Alexandre Litvinenko, tué à Londres par du polonium-200 radioactif versé dans son thé, et Sergueï Skripal, empoisonné par l'agent neurotoxique novichok répandu sur sa poignée de porte (mais qui a survécu) à Salisbury, en Angleterre, sont des exemples de ces attaques.

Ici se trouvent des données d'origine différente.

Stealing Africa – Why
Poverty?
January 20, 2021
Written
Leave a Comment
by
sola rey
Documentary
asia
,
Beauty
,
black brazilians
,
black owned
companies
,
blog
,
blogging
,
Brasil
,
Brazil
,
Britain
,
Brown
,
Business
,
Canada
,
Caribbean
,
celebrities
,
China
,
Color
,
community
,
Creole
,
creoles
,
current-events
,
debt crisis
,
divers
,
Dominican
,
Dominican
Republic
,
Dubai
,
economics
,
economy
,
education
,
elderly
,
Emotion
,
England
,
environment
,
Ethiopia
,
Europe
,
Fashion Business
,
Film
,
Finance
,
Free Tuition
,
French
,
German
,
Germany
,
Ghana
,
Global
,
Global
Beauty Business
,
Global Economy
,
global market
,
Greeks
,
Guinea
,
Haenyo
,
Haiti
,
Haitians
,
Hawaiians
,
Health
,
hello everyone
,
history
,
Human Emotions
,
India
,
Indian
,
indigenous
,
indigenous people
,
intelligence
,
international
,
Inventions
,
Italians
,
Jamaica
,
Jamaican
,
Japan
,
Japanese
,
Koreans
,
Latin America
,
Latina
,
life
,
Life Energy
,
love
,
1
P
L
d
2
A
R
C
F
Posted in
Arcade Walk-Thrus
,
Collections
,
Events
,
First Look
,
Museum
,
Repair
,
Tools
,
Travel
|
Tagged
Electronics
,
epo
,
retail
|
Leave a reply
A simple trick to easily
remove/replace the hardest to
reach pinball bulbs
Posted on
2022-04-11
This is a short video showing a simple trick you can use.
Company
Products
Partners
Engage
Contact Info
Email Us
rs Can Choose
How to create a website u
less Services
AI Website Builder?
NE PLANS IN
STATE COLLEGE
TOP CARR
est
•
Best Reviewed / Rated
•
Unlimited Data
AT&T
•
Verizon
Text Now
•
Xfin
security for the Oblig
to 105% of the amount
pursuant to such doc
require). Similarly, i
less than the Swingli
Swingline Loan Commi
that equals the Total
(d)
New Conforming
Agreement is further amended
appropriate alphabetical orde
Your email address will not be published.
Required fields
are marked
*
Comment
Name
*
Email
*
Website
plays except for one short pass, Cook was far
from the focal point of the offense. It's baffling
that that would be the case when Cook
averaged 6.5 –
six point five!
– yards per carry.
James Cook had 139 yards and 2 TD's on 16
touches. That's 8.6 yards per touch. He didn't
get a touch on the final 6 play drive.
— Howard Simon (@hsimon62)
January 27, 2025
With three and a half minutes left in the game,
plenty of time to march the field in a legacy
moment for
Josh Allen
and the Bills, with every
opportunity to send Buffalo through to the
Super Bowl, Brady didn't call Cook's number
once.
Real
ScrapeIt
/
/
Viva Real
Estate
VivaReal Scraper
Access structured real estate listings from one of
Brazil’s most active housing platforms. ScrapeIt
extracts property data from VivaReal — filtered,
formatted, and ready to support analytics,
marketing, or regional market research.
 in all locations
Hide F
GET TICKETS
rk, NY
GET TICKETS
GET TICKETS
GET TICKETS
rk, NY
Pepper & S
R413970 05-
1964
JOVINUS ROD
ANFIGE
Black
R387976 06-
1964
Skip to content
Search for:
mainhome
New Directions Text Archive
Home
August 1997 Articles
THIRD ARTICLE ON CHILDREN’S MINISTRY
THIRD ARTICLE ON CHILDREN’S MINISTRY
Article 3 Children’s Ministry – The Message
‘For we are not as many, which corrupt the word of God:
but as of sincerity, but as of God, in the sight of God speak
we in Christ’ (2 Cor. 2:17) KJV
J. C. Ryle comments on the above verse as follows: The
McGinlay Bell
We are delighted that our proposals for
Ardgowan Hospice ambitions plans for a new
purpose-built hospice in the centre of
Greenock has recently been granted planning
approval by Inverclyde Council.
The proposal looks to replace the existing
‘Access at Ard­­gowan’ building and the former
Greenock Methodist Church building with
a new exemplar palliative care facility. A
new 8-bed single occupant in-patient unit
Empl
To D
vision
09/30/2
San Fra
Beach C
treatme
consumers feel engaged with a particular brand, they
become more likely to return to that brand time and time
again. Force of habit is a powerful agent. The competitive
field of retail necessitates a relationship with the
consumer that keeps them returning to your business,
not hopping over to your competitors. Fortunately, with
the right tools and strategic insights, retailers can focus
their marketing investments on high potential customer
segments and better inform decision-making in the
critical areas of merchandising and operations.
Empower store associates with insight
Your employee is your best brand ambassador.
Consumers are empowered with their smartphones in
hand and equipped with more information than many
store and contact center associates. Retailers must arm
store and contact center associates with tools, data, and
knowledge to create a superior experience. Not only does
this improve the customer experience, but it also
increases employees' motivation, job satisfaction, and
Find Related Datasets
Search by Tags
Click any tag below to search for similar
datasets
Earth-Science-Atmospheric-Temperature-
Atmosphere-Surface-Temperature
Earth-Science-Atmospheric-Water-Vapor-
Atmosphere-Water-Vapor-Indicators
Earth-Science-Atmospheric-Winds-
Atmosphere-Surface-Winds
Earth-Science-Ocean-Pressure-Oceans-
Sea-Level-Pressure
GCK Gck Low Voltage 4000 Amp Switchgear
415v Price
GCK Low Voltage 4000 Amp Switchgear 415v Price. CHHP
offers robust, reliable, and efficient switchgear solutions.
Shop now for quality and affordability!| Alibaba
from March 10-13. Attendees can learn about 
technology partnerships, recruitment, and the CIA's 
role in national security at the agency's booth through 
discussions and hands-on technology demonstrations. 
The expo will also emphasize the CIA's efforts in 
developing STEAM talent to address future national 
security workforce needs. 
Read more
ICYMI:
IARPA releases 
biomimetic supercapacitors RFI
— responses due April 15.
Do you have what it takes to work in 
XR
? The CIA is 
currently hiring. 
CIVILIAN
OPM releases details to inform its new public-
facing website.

Chez nous, en revanche, les meurtres sont publics et effrontés. Le chef de file de l'opposition à la dictature de Poutine, Boris Nemtsov, a été tué en 2014 alors qu'il traversait le pont reliant la place Rouge à la rive sud. Quatre balles dans le dos de Nemtsov et toutes les caméras de sécurité de la zone éteintes "pour maintenance" : c'était un message clair à tous les manifestants.

La revanche de Poutine sur Evgeniy Prigozhin, qui avait mené une mutinerie avortée contre la direction de l'armée en août dernier, n'a pas seulement été publique, elle a été explosive. Deux mois plus tard, l'avion d'affaires de Prigozhin a été bombardé alors qu'il se rendait à Saint-Pétersbourg, tuant Prigozhin et neuf autres personnes.

Ce qui nous amène au dernier décès en date, celui d'Alexei Navalny vendredi dernier. Les hommes de main de M. Poutine avaient déjà tenté de tuer M. Navalny en 2020, en pénétrant dans sa chambre d'hôtel et en enduisant ses sous-vêtements de novichok alors qu'il était en tournée de conférences en Sibérie. Il a failli mourir dans l'avion qui le ramenait à Moscou, mais le pilote a effectué un atterrissage d'urgence et il a survécu.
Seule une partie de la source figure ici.